- Born: 17 November 1984 (age 41) Irkutsk, Russia
- Awards: Long-Thibaud Competition 2001 2nd place Premio Jaén 2005 1st place Hong Kong International Piano Competition 2005 1st place Queen Elisabeth Music Competition 2007 4th place Vianna da Motta International Music Competition 2010 2nd place Arthur Rubinstein International Piano Master Competition 2011 3rd place Hamamatsu International Piano Competition 2012 1st place George Enescu International Piano Competition 2014 2nd place
- Website: IlyaRashkovskiy.com

= Ilya Rashkovskiy =

Russian pianist

Ilya Rashkovskiy (Илья́ Григорьевич Рашко́вский; born 17 November 1984, in Irkutsk) is a Russian pianist.

==Education==
Ilya Rashkovskiy debuted with the Irkutsk Chamber Orchestra at the age of eight.
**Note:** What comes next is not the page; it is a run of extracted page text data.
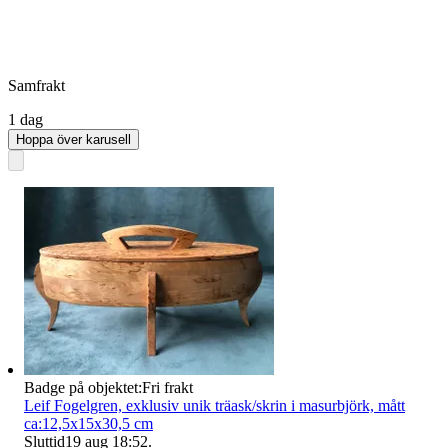
Samfrakt
1 dag
Hoppa över karusell
Badge på objektet:
Fri frakt
Leif Fogelgren, exklusiv unik träask/skrin i masurbjörk, mått
ca:12,5x15x30,5 cm
Sluttid
19 aug 18:52
.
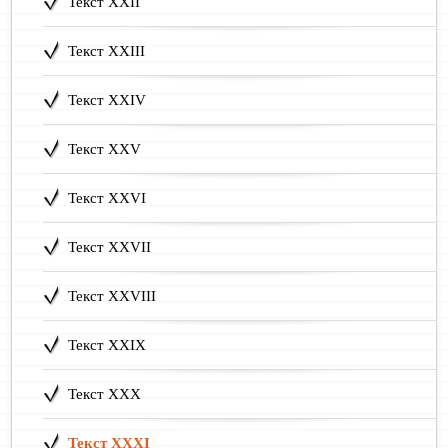
Текст XXII
Текст XXIII
Текст XXIV
Текст XXV
Текст XXVI
Текст XXVII
Текст XXVIII
Текст XXIX
Текст XXX
Текст XXXI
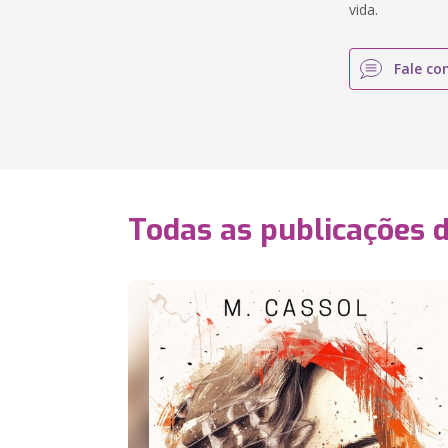
vida.
Fale co
Todas as publicações 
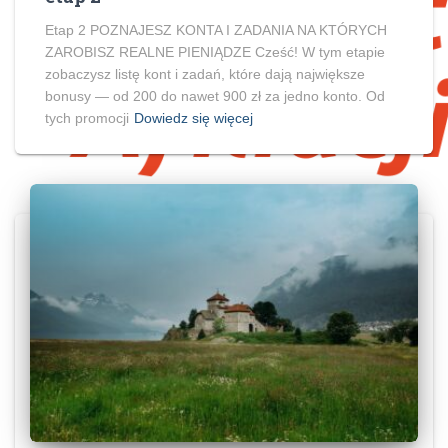
Etap 2 POZNAJESZ KONTA I ZADANIA NA KTÓRYCH
ZAROBISZ REALNE PIENIĄDZE Cześć! W tym etapie
zobaczysz listę kont i zadań, które dają największe
bonusy — od 200 do nawet 900 zł za jedno konto. Od
tych promocji
Dowiedz się więcej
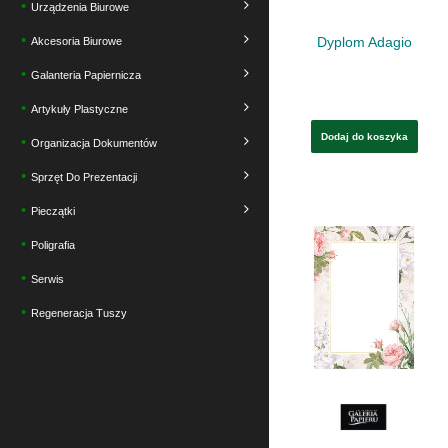
Urządzenia Biurowe
Dyplom Adagio
Akcesoria Biurowe
Galanteria Papiernicza
Artykuły Plastyczne
Dodaj do koszyka
Organizacja Dokumentów
Sprzęt Do Prezentacji
Pieczątki
Poligrafia
Serwis
Regeneracja Tuszy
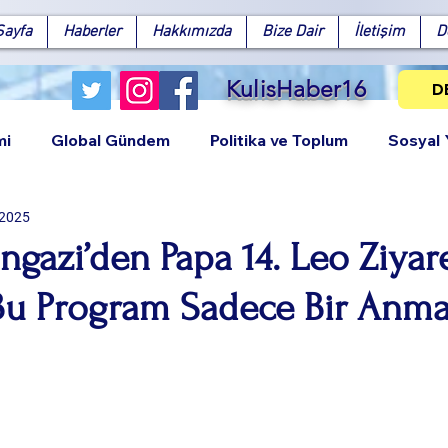
Sayfa
Haberler
Hakkımızda
Bize Dair
İletişim
D
KulisHaber16
D
mi
Global Gündem
Politika ve Toplum
Sosyal
 2025
azi’den Papa 14. Leo Ziyare
Bu Program Sadece Bir Anma
Facebook
X (Twitter)
WhatsApp
LinkedIn
Pinterest
Bağlantıy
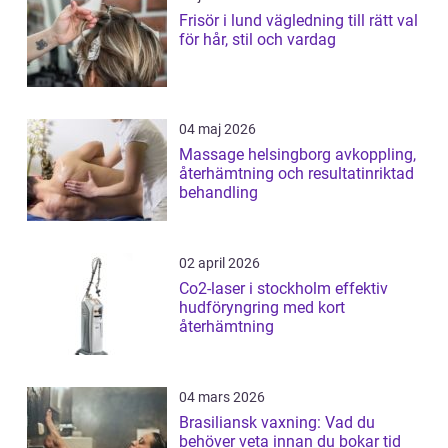
Frisör i lund vägledning till rätt val
för hår, stil och vardag
04 maj 2026
Massage helsingborg avkoppling,
återhämtning och resultatinriktad
behandling
02 april 2026
Co2-laser i stockholm effektiv
hudföryngring med kort
återhämtning
04 mars 2026
Brasiliansk vaxning: Vad du
behöver veta innan du bokar tid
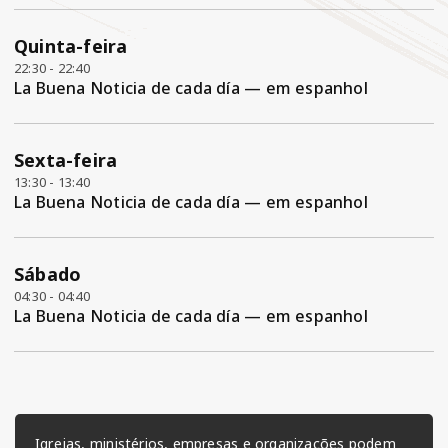
Quinta-feira
22:30 - 22:40
La Buena Noticia de cada día — em espanhol
Sexta-feira
13:30 - 13:40
La Buena Noticia de cada día — em espanhol
Sábado
04:30 - 04:40
La Buena Noticia de cada día — em espanhol
Igrejas, ministérios, empresas e organizações podem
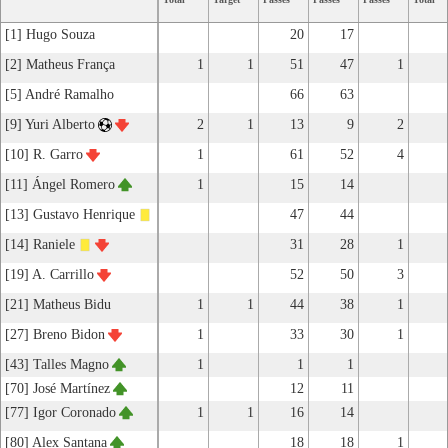
[1] Hugo Souza
20
17
[2] Matheus França
1
1
51
47
1
[5] André Ramalho
66
63
[9] Yuri Alberto
2
1
13
9
2
[10] R. Garro
1
61
52
4
[11] Ángel Romero
1
15
14
[13] Gustavo Henrique
47
44
[14] Raniele
31
28
1
[19] A. Carrillo
52
50
3
[21] Matheus Bidu
1
1
44
38
1
[27] Breno Bidon
1
33
30
1
[43] Talles Magno
1
1
1
[70] José Martínez
12
11
[77] Igor Coronado
1
1
16
14
[80] Alex Santana
18
18
1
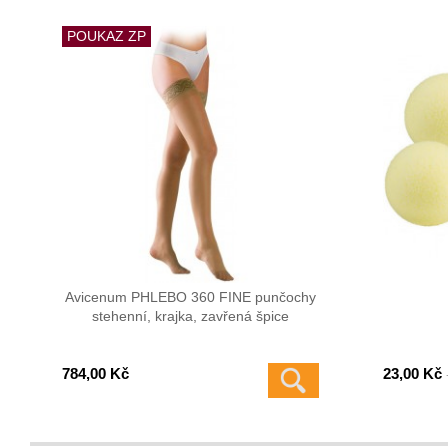
POUKAZ ZP
Avicenum PHLEBO 360 FINE punčochy
stehenní, krajka, zavřená špice
784,00 Kč
23,00 Kč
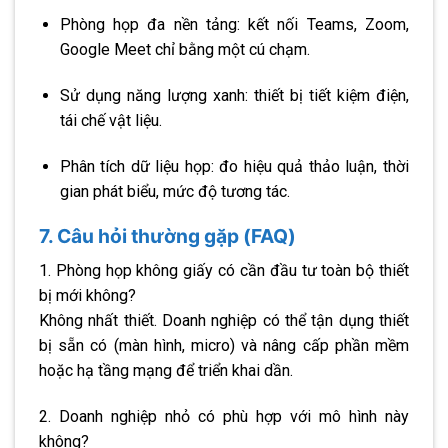
Phòng họp đa nền tảng: kết nối Teams, Zoom,
Google Meet chỉ bằng một cú chạm.
Sử dụng năng lượng xanh: thiết bị tiết kiệm điện,
tái chế vật liệu.
Phân tích dữ liệu họp: đo hiệu quả thảo luận, thời
gian phát biểu, mức độ tương tác.
7. Câu hỏi thường gặp (FAQ)
1. Phòng họp không giấy có cần đầu tư toàn bộ thiết
bị mới không?
Không nhất thiết. Doanh nghiệp có thể tận dụng thiết
bị sẵn có (màn hình, micro) và nâng cấp phần mềm
hoặc hạ tầng mạng để triển khai dần.
2. Doanh nghiệp nhỏ có phù hợp với mô hình này
không?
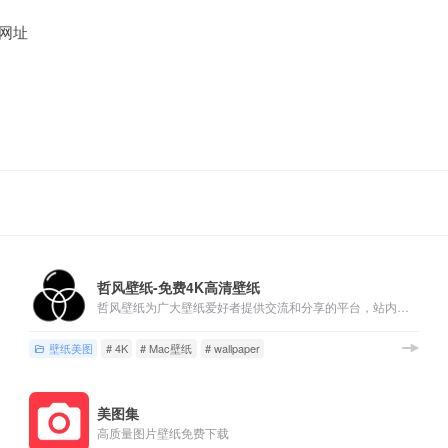
网址
哲风壁纸-免费4K高清壁纸
哲风壁纸为广大壁纸爱好者提供交流和分享的平台，站内包含海量「4K-8K」高清「电脑桌面壁纸」「动态壁纸」「素材图片」「手机壁纸」「头像制作」均可「免费下载」
壁纸美图
# 4K
# Mac壁纸
# wallpaper
美图集
高质量图片壁纸免费下载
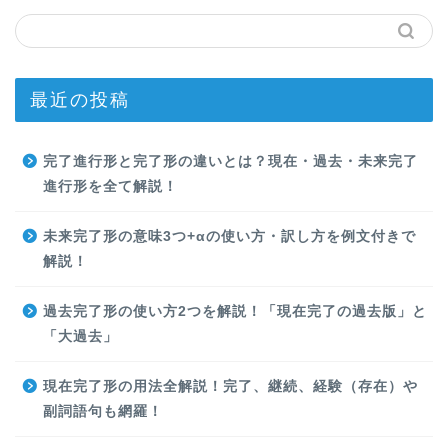
最近の投稿
完了進行形と完了形の違いとは？現在・過去・未来完了
進行形を全て解説！
未来完了形の意味3つ+αの使い方・訳し方を例文付きで
解説！
過去完了形の使い方2つを解説！「現在完了の過去版」と
「大過去」
現在完了形の用法全解説！完了、継続、経験（存在）や
副詞語句も網羅！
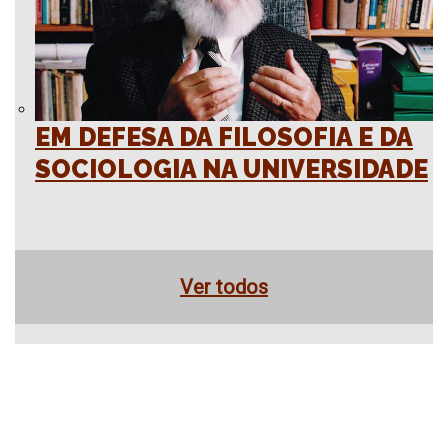
EM DEFESA DA FILOSOFIA E DA
SOCIOLOGIA NA UNIVERSIDADE
Ver todos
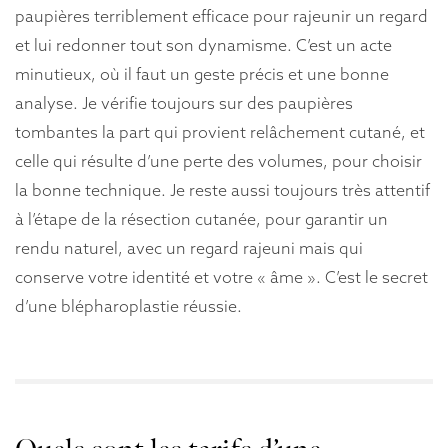
paupières terriblement efficace pour rajeunir un regard
et lui redonner tout son dynamisme. C’est un acte
minutieux, où il faut un geste précis et une bonne
analyse. Je vérifie toujours sur des paupières
tombantes la part qui provient relâchement cutané, et
celle qui résulte d’une perte des volumes, pour choisir
la bonne technique. Je reste aussi toujours très attentif
à l’étape de la résection cutanée, pour garantir un
rendu naturel, avec un regard rajeuni mais qui
conserve votre identité et votre « âme ». C’est le secret
d’une blépharoplastie réussie.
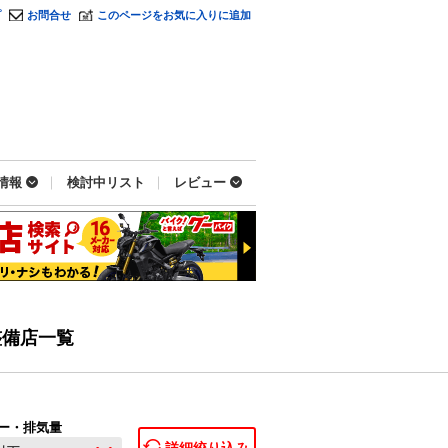
プ
お問合せ
このページをお気に入りに追加
情報
検討中リスト
レビュー
整備店一覧
ー・排気量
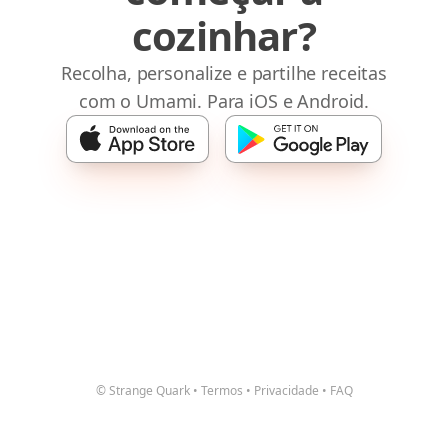
cozinhar?
Recolha, personalize e partilhe receitas
com o Umami. Para iOS e Android.
© Strange Quark
•
Termos
•
Privacidade
•
FAQ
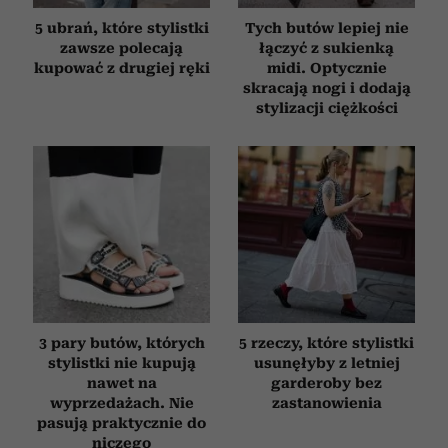
5 ubrań, które stylistki
Tych butów lepiej nie
zawsze polecają
łączyć z sukienką
kupować z drugiej ręki
midi. Optycznie
skracają nogi i dodają
stylizacji ciężkości
3 pary butów, których
5 rzeczy, które stylistki
stylistki nie kupują
usunęłyby z letniej
nawet na
garderoby bez
wyprzedażach. Nie
zastanowienia
pasują praktycznie do
niczego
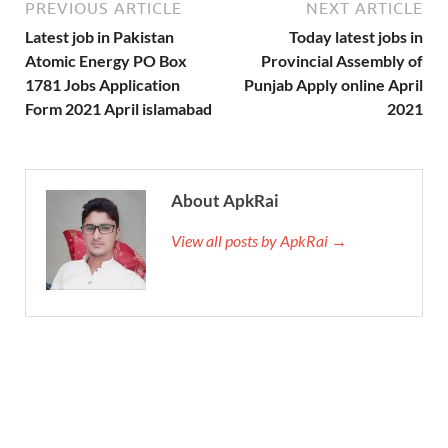
PREVIOUS ARTICLE
NEXT ARTICLE
Latest job in Pakistan
Today latest jobs in
Atomic Energy PO Box
Provincial Assembly of
1781 Jobs Application
Punjab Apply online April
Form 2021 April islamabad
2021
About ApkRai
View all posts by ApkRai →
He studied from 1993 to 2000 at the Novosibirsk Special School of Music with Prof. M. Lebenzon, from 2000 to 2009 at the Musikhochschule Hannover with Prof. V. Krainev, and finally at the Ecole Normale Supérieure A. Cortot in Paris with Prof. M. Rybicki.

==Competitions==
In 2009 he shared second prize at the Campillos International Piano Competition.
He was among the top prize-winners at international piano competitions such as M. Long-J. Thibaud in Paris, Queen Elisabeth in Brussels, A. Rubinstein in Tel Aviv, and the 1st Hong Kong International Piano Competition. He won 1st Prize at the 8th Hamamatsu International Piano Competition in 2012. In 2015 he received the Jury Discretionary Award at the XV International Tchaikovsky Competition.

==Performances==
Ilya Rashkovskiy has performed in important concert venues throughout the world, as well as in festivals such as La Roque d’Anthéron and Les Nuits du Piano d'Erbalunga in France, the Duszniki Zdroj Chopin Festival in Poland, and the "Joy of Music" Festival in Hong Kong. He has collaborated with the Russian State Symphony, the Kyiv National Philharmonic, the Gulbenkian Orchestra, the Czech National Symphony and the New Japan Symphony. He is also active as a chamber musician and accompanist.

==Recordings==
He recorded the Seasons and the Sonata in c-sharp minor by Tchaikovsky on the Naxos label in 2008, Fantasies by Mozart, Chopin, Liszt, and Scriabin on Alpha Omega Hong Kong in 2009, Chopin Complete Etudes on Victor Japan in 2013, Stravinsky, Giuseppe Andaloro, Ravel, Lutoslawski, Giovanni Sollima and Monika Leskovar on Alpha Omega in 2014, violin sonatas by Reynaldo Hahn, Shinuh Lee, and Gabriel Faure, with Ji-Yoon Park on DUX in 2014, the complete Scriabin piano sonatas on NAR in 2015, and works of Mussorgsky, Rachmaninov, and Tchaikovsky in 2016 for La Musica, France.